I had a closer look a the camera issueS…

The dcam-api works with various Hamamatsu hardware, including the phoenix frame grabbers in the hiseq.

This is what microscope vendors and others use to support Hamamatsu cameras from within their own software.

Similarly, micro-manager also uses it to support Hamamatsu cameras
It may already support the hiseq’s cameras: “Other cameras with the Phoenix card may also work…”
Easy to check - install it, along with the latest dcam-api, open up the UI and see if it can talk to the camera and if it knows about TDI.
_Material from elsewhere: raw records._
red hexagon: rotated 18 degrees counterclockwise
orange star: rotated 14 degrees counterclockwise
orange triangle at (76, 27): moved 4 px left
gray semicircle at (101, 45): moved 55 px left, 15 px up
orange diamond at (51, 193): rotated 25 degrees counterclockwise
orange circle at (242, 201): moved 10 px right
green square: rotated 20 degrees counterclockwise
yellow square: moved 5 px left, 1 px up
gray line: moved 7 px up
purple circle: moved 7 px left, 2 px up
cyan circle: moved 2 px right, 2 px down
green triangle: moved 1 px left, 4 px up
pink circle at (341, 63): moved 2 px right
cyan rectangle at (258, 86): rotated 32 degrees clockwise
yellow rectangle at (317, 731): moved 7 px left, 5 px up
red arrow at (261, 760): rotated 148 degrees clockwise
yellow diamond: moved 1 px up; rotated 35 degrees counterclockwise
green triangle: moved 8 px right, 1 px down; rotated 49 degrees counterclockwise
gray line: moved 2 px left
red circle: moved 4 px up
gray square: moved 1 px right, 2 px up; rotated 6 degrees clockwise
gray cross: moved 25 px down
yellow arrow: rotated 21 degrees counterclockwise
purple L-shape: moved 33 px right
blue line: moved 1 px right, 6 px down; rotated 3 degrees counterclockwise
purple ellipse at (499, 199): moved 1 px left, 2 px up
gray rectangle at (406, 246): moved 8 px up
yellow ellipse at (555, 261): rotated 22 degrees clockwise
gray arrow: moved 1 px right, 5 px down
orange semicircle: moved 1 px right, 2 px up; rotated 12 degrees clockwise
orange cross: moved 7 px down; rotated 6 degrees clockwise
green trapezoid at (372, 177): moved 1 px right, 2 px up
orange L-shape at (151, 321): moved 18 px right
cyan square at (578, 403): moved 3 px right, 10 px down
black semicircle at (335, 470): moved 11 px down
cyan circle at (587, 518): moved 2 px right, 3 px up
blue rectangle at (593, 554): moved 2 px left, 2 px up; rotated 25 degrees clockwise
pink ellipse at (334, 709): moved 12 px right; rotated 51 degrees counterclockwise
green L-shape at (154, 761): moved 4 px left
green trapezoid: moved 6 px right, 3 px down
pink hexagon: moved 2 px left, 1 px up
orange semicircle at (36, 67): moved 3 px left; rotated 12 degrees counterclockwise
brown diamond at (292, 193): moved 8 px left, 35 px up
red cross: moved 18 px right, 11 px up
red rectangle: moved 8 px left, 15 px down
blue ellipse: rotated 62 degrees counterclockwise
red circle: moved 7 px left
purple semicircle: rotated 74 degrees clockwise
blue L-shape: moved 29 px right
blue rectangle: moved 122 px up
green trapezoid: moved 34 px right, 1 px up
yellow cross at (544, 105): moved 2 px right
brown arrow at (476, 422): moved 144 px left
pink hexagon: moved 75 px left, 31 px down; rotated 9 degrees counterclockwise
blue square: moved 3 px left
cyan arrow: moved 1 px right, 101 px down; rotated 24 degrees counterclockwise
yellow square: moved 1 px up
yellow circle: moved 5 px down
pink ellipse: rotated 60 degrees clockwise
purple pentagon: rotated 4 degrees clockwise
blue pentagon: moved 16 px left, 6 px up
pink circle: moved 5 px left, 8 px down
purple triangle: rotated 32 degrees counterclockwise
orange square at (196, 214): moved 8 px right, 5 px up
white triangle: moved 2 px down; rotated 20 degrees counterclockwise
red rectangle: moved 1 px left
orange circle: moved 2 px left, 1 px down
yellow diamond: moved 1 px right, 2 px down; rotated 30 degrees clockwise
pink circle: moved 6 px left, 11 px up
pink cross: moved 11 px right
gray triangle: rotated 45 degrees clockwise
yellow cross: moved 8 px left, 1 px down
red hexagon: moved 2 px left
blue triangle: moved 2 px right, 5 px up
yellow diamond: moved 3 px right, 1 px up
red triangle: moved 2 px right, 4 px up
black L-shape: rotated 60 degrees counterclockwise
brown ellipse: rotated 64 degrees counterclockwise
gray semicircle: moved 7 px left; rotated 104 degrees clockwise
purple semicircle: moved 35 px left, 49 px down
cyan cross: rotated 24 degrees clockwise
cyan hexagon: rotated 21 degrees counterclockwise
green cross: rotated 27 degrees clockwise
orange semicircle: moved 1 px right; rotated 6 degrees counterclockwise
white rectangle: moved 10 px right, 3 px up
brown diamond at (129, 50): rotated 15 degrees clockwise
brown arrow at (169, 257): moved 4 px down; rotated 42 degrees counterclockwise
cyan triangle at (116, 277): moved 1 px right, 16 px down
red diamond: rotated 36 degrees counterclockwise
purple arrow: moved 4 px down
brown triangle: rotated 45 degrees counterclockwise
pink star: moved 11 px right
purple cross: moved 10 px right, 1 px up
While micro-manager is open source they can’t publish the code for some drivers due to vendor restrictions. They may be more forthcoming offline - I’ll get in touch and see what they say.

If the existing Hamamatsu device adapter doesn’t do what we need and micro-manager are unwilling to let us try and fix it, then there is sufficient documentation and prior art to write another one. On the micro-manager side this is described here. On the Hamamatsu side, if you register, then you can download the SDK. The SDK contains code and documentation so you can write programs using the dcam-api. It looks like it has everything required for TDI. From memory, registration just involves sending a camera model and serial number. There are sample programs to control the camera, stream images to disc and also to interface to CUDA (useful for real-time image processing). If anyone wanting to have a look at hte SDK has trouble registering, send me an email.